Thursday we join Steve and Milli again for dinner and to watch the BYU football game. Growing-up in a house of all girls, I never watched football (or any other sport) when I was little (my poor father!) Hence, I don't really have a love for watching the game. Since marrying Jon, I've tried to change this. It was so nice to have Milli--who was often similarly confused/clueless as to what was going on--while we watched the game. Friday, we made pizza and watched a movie. Saturday Jon helped our ward with Friends of Scouting money donations while I ran errands and we went to Stake Conference in the evening.

Okay, so I look a little excited
about the popcorn too...
Today we went to Stake Conference in the morning and heard the words of apostles and other inspired church leaders. I was very grateful for the inspiration and guidance I received by listening to their words. This upcoming week feels so much more doable and exciting because of the comfort and direction these leaders provided.
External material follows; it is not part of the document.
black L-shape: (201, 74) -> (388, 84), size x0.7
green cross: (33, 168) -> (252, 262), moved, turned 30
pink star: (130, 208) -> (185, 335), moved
And just because Jon has to keep things interesting, he brought a Ziplock bag full of popcorn to the meeting so that he could have a snack like a three-year-old. I thought he'd get there and be embarrassed. Wrong. He ate from the bag like it was a badge of honor. Children...

 Lunch after Stake Conference was one of the best lunches I've had in ages. We invited my friend, Anna Stewart, over to join us. Anna just got back from serving an eighteen month mission for the church and I hadn't seen her since she got back until today. Before Jon and I went crazy and decided to get married, Anna and I had been planning on living together when she got back. Now when people ask her if she moved into a place with anyone she knows she gets to tell them that she was going to but that instead her friend ditched her and got hitched. Oops. Luckily, she doesn't hate me, which is a rather wonderful thing because as wonderful as Jon is, it is rather awesome to also have girlfriends in my life too. I hope Anna and I get to see each other often and maybe even go to the temple together like we used to always do.
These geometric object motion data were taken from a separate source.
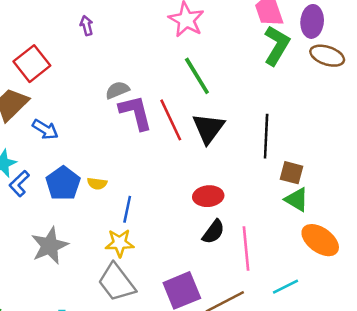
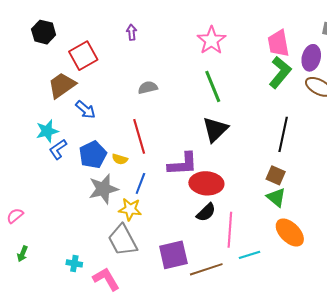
purple L-shape: (136, 112) -> (183, 164), moved, turned 92
red line: (171, 120) -> (139, 136), moved
black line: (266, 136) -> (283, 134), moved
red ellipse: (208, 196) -> (206, 183), size x1.4
gray star: (50, 246) -> (103, 189), moved
cyan line: (285, 287) -> (249, 255), moved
We ended today by spending dinner at the house of one of Jon's coworkers--Nathan. Nathan has severe autism, so rather than serving a full-time mission, he works with Jon's BYU ground's crew as a service missionary. The food was delicious and spending time with Jon's coworkers/friends was super fun, but the best part of the evening was hearing Nathan's mom express her gratitude to Jon's crew for letting her son work with them. She talked about how many people get easily annoyed with Nathan, making him feel unwelcome, and about how it's been hard for their family to find places where he feels loved. Jon's crew, however, has been one place that Nathan has felt welcomed and loved. As her eyes gleamed with tears the Spirit whispered to me: This is what life's all about...helping the heavily burdened, welcoming those that others turn away, loving everyone--especially the outcasts, and making people feel the way that Nathan's mom feels about Jon's crew. 
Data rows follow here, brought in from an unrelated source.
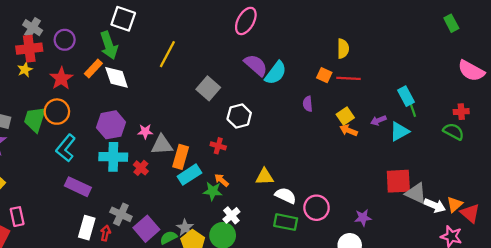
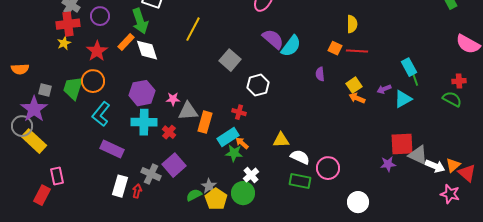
cyan rectangle: (189, 175) -> (228, 137), moved
purple star: (363, 218) -> (388, 164), moved
purple square: (146, 229) -> (174, 165), moved

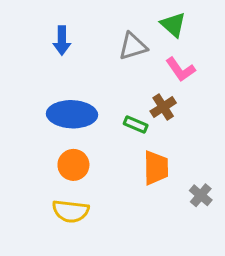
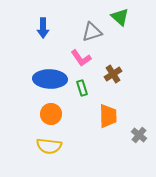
pink L-shape: (180, 69) -> (81, 58), moved
green rectangle: (136, 124) -> (82, 88), moved, turned 49

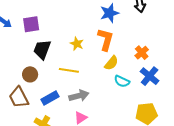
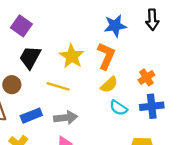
purple square: (31, 24) -> (21, 26), turned 36
yellow star: (77, 44) -> (72, 56), size x1.5
blue cross: (150, 76) -> (152, 106), turned 36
It was the perfect way to end my Sunday. My life is absolutely perfect right now: I love my job, my husband, my ward, my apartment, my calling, my family, literally everything! However, even though it's absolutely perfect, everything is so new, which makes life sometimes hard to figure out. Along with all the joys of my new married/being-a-teacher life, the past few weeks have held their share of tears, frustrations, and moments of feeling like I have no idea what I'm doing and/or like I'm messing everything up. As these crazy moments have come, I've found myself wracking my brain, trying to find the secret answer to knowing how to fix everything. Today, though, Stake Conference reminded me that there's one fail safe source I can always turn to for help, and Nathan's mom reminded me that there's always one fail safe solution that will help me feel better: Christ is the fail safe source--I can always turn to Him for help, and charity--loving others as He does--is the fail safe solution that will always make me feel better. In the busyness of getting married and starting teaching I've lost track of these two things. After this weekend, though, I feel humbled and I'm determined to be better at remembering Christ and living with charity in my heart. I'm so grateful for the answers that the gospel provides. After 22 years it has never failed me, and for the rest of eternity I know that it never will.